In talking to several customers new to OpenSearch they never came across this documentation. They simply attempted to ingest documents into OpenSearch not realizing that it was truncating their text. This caused them huge relevance issues (they were ingesting documents several thousand tokens long).
I've come across this already with at least 10 people in the last few months (myself included). I feel it would be better to disable auto-truncation and error with a reference to the setting to enable auto-truncation. This way users know the setting is there and can understand their documents need to be chunked.
@dtaivpp Do you know which document people read to learn how to use the model ? The easiest way is we can add a big warning to the top of the doc.
Disabling auto-truncate will need code change. Actually I have some concern that may make some other users unhappy as they will need extra step to enable auto-truncate now. How about we add warning to documentation first as it's easy ? Prefer to check other people's opinion for disabling auto-truncate
I think the key here is people experienced with vector search will expect there is an auto-truncation setting they may need to enable. People inexperienced with vector search will not know there is a auto-truncation setting they need to disable.
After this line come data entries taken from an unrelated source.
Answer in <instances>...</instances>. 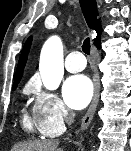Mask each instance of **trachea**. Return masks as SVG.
Masks as SVG:
<instances>
[{"instance_id":"trachea-1","label":"trachea","mask_w":131,"mask_h":151,"mask_svg":"<svg viewBox=\"0 0 131 151\" xmlns=\"http://www.w3.org/2000/svg\"><path fill=\"white\" fill-rule=\"evenodd\" d=\"M82 50L84 53H86L87 55L90 54V39L89 38H86L83 42V45H82Z\"/></svg>"}]
</instances>
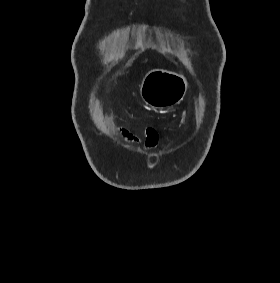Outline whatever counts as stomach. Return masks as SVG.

We need to help the people who have no experience learn. The problem with updating documentation is we would need to ensure all documentation for the rest of time will have this warning. Any new documentation around vector search would need it. New tutorials. Then we need to be concerned that all users who create blogs showing vector search also include this warning. That is unsustainable.
I agree that this will cause some irritation for users already using it in this manner but that will be a one time pain. We can get in front of that by writing some content with the warning that will be thrown to help explain why we made the change.
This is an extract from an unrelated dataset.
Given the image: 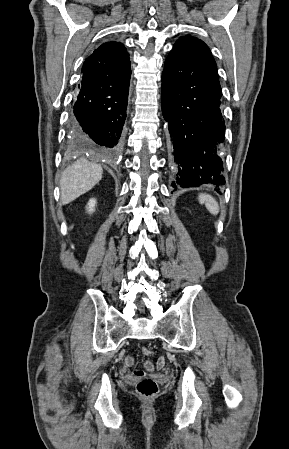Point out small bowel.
I'll use <instances>...</instances> for the list:
<instances>
[{"instance_id":"c3829d8e","label":"small bowel","mask_w":289,"mask_h":449,"mask_svg":"<svg viewBox=\"0 0 289 449\" xmlns=\"http://www.w3.org/2000/svg\"><path fill=\"white\" fill-rule=\"evenodd\" d=\"M165 363H166V358L164 356H159L157 358V368L162 369L165 366ZM125 364L128 367H135L134 357L132 355H126L125 356ZM144 366L147 370H152L154 367L152 362H146ZM139 372H143V371L135 370V371H133V374L135 376H138Z\"/></svg>"}]
</instances>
Actually now that I think about it there are 2 other alternatives to auto-truncation but they both would create a fair amount of work and communication.
When is the next ML triage meeting? I'd like to hear some other opinions on this as well.
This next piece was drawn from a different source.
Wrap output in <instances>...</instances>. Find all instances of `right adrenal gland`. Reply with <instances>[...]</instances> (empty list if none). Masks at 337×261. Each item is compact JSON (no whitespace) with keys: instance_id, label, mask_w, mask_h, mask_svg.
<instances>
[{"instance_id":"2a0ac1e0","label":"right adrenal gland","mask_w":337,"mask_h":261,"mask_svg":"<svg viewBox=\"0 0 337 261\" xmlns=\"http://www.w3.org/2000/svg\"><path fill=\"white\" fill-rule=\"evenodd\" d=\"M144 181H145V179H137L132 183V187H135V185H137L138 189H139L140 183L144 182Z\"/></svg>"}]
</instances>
Agree that it's better for user to use auto chunking, we have released text chunking https://opensearch.org/docs/latest/search-plugins/text-chunking/
We have bi-weekly ML triage meeting. We just had one this Tuesday. So next one will be the week after next.
Hi @dtaivpp @ylwu-amzn ! Chunking is a good solution if user's text is mostly 2x longer than the model token limit. We currently support text chunking as an ingest processor. With a configured pipeline, text chunking algorithms will be applied to the input field upon ingestion. Can you elaborate more on auto chunking?
@dtaivpp if you want to use any model which is not performing any auto-truncation, you can use huggingface/sentence-transformers/msmarco-distilbert-base-tas-b
with 1.0.1
version. Previously we released 1.0.1
version and customer wanted to have auto truncation on that model too. So we bumped to the 1.0.2
version of that model which has auto-truncation now.
POST /_plugins/_ml/models/_register
{
"name": "huggingface/sentence-transformers/msmarco-distilbert-base-tas-b",
"version": "1.0.1",
"model_group_id": "Z1eQf4oB5Vm0Tdw8EIP2",
"model_format": "TORCH_SCRIPT"
}
Please let us know if customer want any specific model with truncation feature disabled?
I remember we had a PoC to allow cx to specify auto_truncate
in model config , will that help @dtaivpp . Cx can control whether they want to auto truncate or not .
@ylwu-amzn and @dhrubo-os the trouble here is not whether it's configurable its about user understanding. If someone is new to vector search this is a really easy way to shoot yourself in the foot and never know what went wrong. I've talked to several people already who have completely abandoned vector search because they thought the relevancy was bad. Turns out their documents were just truncated because they didn't understand how vectorization worked.
The easiest way now is clarifying this on documentation. Created on issue https://github.com/opensearch-project/documentation-website/issues/7365
Is your feature request related to a problem? Yes! I just had a discussion with @ylwu-amzn where we were discussing how documents are embedded. I (and many others I have talked to) were under the impression that when you send a document larger than the token input of a model there was something like pooling going on under the hood. This seems to not be the case however and documents larger than the token limit are simply truncated.
What solution would you like? There should be a flag to enable/disable document truncation. Transparently truncating data as it's being embedded has catastrophic consequences. Documents that are over the limit may simply never be returned depending on where the document was truncated.
This should probably be configurable via the ML commons settings. We may also want to enable pooling as an alternative. Eg:
What alternatives have you considered? I am not sure how else we can protect people from the misunderstanding that embedding models have a maximum input token length.
Do you have any additional context? Add any other context or screenshots about the feature request here.